Collected data:

_ _ _ _ _

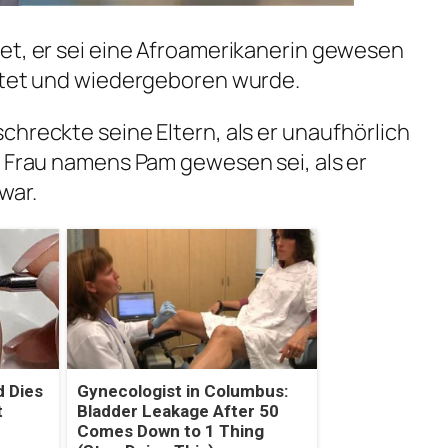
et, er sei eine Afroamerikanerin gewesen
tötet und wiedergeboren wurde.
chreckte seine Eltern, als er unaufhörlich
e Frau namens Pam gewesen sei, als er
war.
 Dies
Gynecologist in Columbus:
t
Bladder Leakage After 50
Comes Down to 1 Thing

_ _ _ _ _

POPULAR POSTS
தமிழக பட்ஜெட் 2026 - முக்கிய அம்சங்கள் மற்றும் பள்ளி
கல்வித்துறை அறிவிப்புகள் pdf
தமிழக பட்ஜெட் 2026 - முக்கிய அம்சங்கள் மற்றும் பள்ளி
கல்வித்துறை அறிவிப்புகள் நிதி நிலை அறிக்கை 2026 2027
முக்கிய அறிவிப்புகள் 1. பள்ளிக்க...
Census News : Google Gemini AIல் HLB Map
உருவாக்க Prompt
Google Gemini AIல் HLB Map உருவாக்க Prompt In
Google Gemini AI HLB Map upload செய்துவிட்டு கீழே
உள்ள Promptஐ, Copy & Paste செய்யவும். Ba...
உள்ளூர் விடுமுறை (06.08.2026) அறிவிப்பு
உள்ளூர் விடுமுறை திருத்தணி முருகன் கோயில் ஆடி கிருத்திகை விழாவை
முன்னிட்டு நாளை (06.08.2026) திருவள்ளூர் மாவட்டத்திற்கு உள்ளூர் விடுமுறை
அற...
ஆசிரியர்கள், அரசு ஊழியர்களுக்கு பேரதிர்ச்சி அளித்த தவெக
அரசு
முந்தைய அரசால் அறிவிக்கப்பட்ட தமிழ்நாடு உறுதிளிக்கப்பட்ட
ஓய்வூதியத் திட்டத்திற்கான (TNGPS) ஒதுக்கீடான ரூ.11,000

_ _ _ _ _

EXERCISE PROMPT:
Above are the records. Copy the lines beginning at the one that has "முக்கிய அறிவிப்புகள் 1. பள்ளிக்க..." and ending with the one that has "உள்ளூர் விடுமுறை (06.08.2026) அறிவிப்பு", unchanged.

RESULT FOR THIS EXERCISE:
முக்கிய அறிவிப்புகள் 1. பள்ளிக்க...
Census News : Google Gemini AIல் HLB Map
உருவாக்க Prompt
Google Gemini AIல் HLB Map உருவாக்க Prompt In
Google Gemini AI HLB Map upload செய்துவிட்டு கீழே
உள்ள Promptஐ, Copy & Paste செய்யவும். Ba...
உள்ளூர் விடுமுறை (06.08.2026) அறிவிப்பு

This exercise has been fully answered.